Data in this exercise:
= = = = =

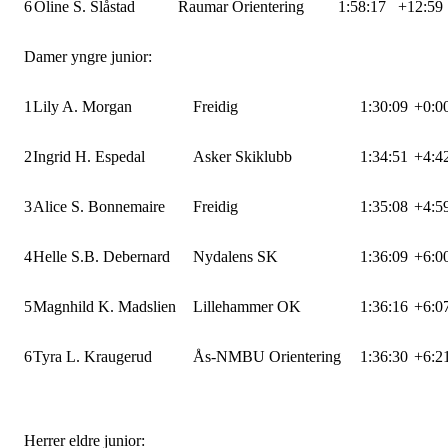
6
Oline S. Slåstad
Raumar Orientering
1:58:17
+12:59
Damer yngre junior:
1
Lily A. Morgan
Freidig
1:30:09
+0:0
2
Ingrid H. Espedal
Asker Skiklubb
1:34:51
+4:4
3
Alice S. Bonnemaire
Freidig
1:35:08
+4:5
4
Helle S.B. Debernard
Nydalens SK
1:36:09
+6:0
5
Magnhild K. Madslien
Lillehammer OK
1:36:16
+6:0
6
Tyra L. Kraugerud
Ås-NMBU Orientering
1:36:30
+6:2
Herrer eldre junior:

= = = = =

Work request: Your answer should be an exact copy of the lines from the one with "Lily A. Morgan" through the end of the material, with no other lines.

Written reply:
Lily A. Morgan
Freidig
1:30:09
+0:0
2
Ingrid H. Espedal
Asker Skiklubb
1:34:51
+4:4
3
Alice S. Bonnemaire
Freidig
1:35:08
+4:5
4
Helle S.B. Debernard
Nydalens SK
1:36:09
+6:0
5
Magnhild K. Madslien
Lillehammer OK
1:36:16
+6:0
6
Tyra L. Kraugerud
Ås-NMBU Orientering
1:36:30
+6:2
Herrer eldre junior:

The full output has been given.